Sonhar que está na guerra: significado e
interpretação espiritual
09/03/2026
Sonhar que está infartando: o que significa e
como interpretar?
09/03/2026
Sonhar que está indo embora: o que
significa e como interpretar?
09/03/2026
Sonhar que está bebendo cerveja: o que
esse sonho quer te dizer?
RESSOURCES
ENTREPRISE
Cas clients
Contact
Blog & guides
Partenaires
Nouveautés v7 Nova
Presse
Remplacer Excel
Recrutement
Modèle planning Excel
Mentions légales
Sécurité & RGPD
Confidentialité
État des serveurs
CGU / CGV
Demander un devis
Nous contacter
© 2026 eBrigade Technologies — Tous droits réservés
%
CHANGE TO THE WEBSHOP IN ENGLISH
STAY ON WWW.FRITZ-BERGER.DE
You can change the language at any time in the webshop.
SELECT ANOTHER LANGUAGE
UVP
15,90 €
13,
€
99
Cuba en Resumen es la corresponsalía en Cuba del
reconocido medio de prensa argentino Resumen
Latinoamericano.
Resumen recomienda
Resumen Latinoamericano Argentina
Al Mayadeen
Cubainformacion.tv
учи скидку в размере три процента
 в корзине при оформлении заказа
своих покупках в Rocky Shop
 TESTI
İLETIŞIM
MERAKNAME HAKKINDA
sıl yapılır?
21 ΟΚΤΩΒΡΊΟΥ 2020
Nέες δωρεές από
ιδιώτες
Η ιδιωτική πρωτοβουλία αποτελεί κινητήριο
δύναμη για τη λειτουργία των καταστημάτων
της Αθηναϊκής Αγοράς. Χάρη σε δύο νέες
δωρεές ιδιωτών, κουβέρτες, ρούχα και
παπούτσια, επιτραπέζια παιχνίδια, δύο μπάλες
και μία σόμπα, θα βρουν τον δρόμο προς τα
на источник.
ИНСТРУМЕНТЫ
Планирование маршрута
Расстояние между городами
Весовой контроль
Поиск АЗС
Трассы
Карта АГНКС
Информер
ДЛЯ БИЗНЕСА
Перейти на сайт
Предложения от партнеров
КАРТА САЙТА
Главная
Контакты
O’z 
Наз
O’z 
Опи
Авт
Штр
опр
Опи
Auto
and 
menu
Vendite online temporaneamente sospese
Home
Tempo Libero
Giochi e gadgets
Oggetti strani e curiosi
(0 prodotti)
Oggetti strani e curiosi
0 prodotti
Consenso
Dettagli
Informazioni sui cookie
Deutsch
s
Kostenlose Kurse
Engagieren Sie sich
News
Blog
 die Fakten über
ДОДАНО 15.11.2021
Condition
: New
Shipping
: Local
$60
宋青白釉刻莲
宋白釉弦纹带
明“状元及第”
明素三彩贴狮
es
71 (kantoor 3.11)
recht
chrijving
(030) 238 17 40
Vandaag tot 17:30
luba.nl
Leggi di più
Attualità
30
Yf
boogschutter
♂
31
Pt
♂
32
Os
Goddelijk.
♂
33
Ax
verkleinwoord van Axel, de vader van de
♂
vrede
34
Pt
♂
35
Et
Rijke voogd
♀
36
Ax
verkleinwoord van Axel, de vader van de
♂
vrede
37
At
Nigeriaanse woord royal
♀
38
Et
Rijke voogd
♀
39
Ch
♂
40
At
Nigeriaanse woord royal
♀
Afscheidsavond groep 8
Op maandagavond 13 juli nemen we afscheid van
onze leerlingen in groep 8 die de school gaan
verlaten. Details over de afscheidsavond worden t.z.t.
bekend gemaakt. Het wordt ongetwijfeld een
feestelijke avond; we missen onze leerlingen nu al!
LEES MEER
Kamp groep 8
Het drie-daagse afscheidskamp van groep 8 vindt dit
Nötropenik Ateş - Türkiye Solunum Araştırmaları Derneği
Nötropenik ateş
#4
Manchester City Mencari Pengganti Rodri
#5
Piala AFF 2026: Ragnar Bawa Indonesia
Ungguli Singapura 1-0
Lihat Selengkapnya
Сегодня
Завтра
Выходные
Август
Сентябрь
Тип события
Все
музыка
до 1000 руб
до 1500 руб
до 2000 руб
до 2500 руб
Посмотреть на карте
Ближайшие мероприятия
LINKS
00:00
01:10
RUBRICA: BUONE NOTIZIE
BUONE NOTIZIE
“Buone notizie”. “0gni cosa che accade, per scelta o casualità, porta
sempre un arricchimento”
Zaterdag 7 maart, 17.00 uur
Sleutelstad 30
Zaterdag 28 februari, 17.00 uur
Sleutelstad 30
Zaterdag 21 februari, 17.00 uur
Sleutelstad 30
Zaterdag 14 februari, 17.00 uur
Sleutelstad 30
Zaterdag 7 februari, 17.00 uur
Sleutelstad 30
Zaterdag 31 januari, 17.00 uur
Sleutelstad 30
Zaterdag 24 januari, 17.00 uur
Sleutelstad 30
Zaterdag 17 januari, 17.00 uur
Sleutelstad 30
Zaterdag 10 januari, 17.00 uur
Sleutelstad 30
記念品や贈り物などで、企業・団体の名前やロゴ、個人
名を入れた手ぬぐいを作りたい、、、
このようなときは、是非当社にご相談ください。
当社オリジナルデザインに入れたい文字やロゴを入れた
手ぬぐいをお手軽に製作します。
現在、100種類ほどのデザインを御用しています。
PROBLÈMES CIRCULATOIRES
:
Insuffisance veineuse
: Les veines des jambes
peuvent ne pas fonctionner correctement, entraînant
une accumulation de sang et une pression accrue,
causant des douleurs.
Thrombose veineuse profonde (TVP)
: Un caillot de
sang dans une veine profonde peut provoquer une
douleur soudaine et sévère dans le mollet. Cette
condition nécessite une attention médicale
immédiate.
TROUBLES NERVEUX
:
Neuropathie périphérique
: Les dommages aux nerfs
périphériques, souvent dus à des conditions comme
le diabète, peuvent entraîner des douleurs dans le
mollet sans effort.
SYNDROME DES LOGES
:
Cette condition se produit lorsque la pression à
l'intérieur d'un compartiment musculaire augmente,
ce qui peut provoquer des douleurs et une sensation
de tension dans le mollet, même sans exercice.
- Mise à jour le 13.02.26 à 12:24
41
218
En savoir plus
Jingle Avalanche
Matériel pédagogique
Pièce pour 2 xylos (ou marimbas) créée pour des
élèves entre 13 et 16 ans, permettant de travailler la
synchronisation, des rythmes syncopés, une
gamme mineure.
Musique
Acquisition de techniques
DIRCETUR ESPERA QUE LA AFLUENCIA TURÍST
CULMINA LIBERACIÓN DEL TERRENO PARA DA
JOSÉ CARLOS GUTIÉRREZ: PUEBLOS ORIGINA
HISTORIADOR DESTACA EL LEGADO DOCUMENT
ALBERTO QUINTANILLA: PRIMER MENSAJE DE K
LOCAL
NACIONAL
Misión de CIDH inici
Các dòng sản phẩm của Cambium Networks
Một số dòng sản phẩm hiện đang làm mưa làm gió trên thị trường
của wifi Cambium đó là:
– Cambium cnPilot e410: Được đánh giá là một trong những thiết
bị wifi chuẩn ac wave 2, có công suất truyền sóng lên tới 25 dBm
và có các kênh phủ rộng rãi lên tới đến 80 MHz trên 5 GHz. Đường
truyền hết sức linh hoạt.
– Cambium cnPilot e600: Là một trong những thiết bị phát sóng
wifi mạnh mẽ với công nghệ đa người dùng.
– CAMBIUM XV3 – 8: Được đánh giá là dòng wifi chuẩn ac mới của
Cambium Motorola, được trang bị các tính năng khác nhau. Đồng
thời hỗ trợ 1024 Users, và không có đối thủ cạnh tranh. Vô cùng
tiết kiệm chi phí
# # #
:: Exercise description ::
Your answer should be the exact lines above from the one with "Zaterdag 14 februari, 17.00 uur" through the one with "truyền hết sức linh hoạt.", both included, and nothing besides.

:: Expected answer ::
Zaterdag 14 februari, 17.00 uur
Sleutelstad 30
Zaterdag 7 februari, 17.00 uur
Sleutelstad 30
Zaterdag 31 januari, 17.00 uur
Sleutelstad 30
Zaterdag 24 januari, 17.00 uur
Sleutelstad 30
Zaterdag 17 januari, 17.00 uur
Sleutelstad 30
Zaterdag 10 januari, 17.00 uur
Sleutelstad 30
記念品や贈り物などで、企業・団体の名前やロゴ、個人
名を入れた手ぬぐいを作りたい、、、
このようなときは、是非当社にご相談ください。
当社オリジナルデザインに入れたい文字やロゴを入れた
手ぬぐいをお手軽に製作します。
現在、100種類ほどのデザインを御用しています。
PROBLÈMES CIRCULATOIRES
:
Insuffisance veineuse
: Les veines des jambes
peuvent ne pas fonctionner correctement, entraînant
une accumulation de sang et une pression accrue,
causant des douleurs.
Thrombose veineuse profonde (TVP)
: Un caillot de
sang dans une veine profonde peut provoquer une
douleur soudaine et sévère dans le mollet. Cette
condition nécessite une attention médicale
immédiate.
TROUBLES NERVEUX
:
Neuropathie périphérique
: Les dommages aux nerfs
périphériques, souvent dus à des conditions comme
le diabète, peuvent entraîner des douleurs dans le
mollet sans effort.
SYNDROME DES LOGES
:
Cette condition se produit lorsque la pression à
l'intérieur d'un compartiment musculaire augmente,
ce qui peut provoquer des douleurs et une sensation
de tension dans le mollet, même sans exercice.
- Mise à jour le 13.02.26 à 12:24
41
218
En savoir plus
Jingle Avalanche
Matériel pédagogique
Pièce pour 2 xylos (ou marimbas) créée pour des
élèves entre 13 et 16 ans, permettant de travailler la
synchronisation, des rythmes syncopés, une
gamme mineure.
Musique
Acquisition de techniques
DIRCETUR ESPERA QUE LA AFLUENCIA TURÍST
CULMINA LIBERACIÓN DEL TERRENO PARA DA
JOSÉ CARLOS GUTIÉRREZ: PUEBLOS ORIGINA
HISTORIADOR DESTACA EL LEGADO DOCUMENT
ALBERTO QUINTANILLA: PRIMER MENSAJE DE K
LOCAL
NACIONAL
Misión de CIDH inici
Các dòng sản phẩm của Cambium Networks
Một số dòng sản phẩm hiện đang làm mưa làm gió trên thị trường
của wifi Cambium đó là:
– Cambium cnPilot e410: Được đánh giá là một trong những thiết
bị wifi chuẩn ac wave 2, có công suất truyền sóng lên tới 25 dBm
và có các kênh phủ rộng rãi lên tới đến 80 MHz trên 5 GHz. Đường
truyền hết sức linh hoạt.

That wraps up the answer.